[PROVIDED RECORDS — start]

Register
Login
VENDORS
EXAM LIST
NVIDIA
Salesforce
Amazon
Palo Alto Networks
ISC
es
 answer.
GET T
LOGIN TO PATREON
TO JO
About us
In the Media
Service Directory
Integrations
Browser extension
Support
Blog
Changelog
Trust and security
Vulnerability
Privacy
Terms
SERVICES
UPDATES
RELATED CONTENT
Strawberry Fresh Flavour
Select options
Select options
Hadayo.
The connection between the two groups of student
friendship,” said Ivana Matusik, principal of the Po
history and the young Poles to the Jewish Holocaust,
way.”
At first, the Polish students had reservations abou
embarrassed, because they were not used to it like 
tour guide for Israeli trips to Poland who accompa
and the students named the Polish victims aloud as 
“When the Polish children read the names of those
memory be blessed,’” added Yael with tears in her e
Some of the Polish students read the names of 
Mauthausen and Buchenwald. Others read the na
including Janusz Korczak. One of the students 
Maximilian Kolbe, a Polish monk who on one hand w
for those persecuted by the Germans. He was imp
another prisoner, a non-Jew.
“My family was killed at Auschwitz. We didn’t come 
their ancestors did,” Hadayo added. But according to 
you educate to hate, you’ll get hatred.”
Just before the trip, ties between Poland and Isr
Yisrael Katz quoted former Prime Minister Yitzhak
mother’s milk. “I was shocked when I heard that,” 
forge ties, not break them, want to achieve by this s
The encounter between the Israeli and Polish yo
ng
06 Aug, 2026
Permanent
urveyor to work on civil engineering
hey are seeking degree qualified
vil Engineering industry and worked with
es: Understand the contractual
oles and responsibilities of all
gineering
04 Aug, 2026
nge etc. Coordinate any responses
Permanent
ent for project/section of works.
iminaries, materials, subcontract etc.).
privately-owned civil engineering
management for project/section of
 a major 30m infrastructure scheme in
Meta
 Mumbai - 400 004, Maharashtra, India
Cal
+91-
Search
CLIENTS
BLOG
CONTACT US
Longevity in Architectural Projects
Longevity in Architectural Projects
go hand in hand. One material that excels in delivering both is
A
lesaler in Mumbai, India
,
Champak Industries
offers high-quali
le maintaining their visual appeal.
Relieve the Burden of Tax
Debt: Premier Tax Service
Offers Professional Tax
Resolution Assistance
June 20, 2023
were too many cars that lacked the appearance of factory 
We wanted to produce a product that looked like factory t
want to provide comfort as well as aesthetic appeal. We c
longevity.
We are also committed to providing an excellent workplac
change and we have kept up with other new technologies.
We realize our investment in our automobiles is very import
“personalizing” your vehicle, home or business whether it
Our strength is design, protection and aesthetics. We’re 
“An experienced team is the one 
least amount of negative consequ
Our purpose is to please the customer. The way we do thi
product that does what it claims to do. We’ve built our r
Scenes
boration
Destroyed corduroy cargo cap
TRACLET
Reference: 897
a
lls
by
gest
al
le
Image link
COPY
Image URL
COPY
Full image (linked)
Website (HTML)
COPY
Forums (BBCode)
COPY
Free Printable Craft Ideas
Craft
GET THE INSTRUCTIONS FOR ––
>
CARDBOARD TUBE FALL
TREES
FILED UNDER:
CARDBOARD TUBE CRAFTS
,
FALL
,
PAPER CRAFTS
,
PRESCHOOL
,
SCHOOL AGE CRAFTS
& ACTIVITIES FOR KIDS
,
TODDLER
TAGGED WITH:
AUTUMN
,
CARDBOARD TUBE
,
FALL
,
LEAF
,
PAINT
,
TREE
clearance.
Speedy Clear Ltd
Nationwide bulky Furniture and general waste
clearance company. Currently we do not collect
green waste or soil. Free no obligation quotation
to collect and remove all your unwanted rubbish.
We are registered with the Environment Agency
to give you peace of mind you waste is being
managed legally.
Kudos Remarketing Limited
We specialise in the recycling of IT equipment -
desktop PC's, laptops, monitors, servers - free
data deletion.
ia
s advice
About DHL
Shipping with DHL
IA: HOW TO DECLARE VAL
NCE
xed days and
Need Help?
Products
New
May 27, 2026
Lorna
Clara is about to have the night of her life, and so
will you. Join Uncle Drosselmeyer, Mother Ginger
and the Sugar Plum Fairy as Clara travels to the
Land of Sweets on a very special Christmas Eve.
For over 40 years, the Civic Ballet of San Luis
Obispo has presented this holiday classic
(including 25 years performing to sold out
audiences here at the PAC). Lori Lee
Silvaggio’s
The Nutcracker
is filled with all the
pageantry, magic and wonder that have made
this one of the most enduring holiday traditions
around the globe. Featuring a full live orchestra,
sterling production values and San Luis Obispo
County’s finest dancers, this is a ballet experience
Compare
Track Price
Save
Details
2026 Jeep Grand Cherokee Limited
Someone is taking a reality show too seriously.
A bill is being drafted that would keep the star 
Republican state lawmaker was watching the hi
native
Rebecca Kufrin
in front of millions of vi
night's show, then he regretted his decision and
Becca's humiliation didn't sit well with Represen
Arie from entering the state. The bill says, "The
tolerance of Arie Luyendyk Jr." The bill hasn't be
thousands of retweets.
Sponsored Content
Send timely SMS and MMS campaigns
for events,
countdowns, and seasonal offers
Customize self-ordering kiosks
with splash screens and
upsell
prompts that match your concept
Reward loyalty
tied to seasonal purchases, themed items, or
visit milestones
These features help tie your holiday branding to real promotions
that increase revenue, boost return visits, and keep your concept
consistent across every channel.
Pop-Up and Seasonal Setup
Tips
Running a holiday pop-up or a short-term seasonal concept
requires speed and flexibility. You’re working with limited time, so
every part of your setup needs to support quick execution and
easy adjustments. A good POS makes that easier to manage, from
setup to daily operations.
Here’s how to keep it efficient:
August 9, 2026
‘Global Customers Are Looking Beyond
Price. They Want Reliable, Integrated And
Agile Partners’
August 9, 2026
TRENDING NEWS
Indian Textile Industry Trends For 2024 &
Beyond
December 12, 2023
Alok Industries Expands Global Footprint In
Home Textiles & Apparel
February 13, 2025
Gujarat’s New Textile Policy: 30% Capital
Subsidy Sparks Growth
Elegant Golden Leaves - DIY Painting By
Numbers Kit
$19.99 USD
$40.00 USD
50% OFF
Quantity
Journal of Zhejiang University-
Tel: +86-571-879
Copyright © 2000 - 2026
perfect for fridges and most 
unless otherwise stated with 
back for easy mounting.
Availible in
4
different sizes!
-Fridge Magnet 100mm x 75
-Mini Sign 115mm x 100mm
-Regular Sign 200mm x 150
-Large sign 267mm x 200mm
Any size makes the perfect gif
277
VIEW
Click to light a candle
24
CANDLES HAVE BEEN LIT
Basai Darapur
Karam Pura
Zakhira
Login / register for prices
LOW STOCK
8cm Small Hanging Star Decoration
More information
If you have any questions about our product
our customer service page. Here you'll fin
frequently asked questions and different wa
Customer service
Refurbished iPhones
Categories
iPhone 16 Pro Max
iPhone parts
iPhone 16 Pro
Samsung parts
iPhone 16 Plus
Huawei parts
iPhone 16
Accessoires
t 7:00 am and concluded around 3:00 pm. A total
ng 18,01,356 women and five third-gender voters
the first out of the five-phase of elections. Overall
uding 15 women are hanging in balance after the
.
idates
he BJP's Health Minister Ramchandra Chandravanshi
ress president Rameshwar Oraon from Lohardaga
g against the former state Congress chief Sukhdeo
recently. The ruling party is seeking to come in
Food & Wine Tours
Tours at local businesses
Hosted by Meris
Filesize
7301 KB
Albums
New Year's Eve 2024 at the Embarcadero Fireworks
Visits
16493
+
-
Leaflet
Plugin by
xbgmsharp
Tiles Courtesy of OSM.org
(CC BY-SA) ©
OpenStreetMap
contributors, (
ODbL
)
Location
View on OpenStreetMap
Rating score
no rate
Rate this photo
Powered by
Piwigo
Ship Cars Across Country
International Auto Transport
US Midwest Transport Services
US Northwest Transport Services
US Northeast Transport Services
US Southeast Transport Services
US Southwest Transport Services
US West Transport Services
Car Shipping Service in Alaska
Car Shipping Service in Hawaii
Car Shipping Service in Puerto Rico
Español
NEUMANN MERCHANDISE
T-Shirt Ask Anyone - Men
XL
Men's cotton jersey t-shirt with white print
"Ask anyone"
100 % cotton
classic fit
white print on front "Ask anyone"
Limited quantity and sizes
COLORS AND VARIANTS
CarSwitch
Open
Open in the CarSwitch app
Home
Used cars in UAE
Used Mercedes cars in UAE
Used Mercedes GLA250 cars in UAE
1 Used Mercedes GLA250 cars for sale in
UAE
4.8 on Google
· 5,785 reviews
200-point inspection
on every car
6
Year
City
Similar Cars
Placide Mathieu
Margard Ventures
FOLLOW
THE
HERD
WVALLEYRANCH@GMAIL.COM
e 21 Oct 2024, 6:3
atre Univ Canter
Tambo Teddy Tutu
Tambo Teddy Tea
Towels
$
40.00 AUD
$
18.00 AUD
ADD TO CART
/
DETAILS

[PROVIDED RECORDS — finish]

** EXERCISE GOAL **
Look through the entries, and return every line that the word "Shipping" appears in.

** SOLVED EXERCISE **
Shipping with DHL
Car Shipping Service in Alaska
Car Shipping Service in Hawaii
Car Shipping Service in Puerto Rico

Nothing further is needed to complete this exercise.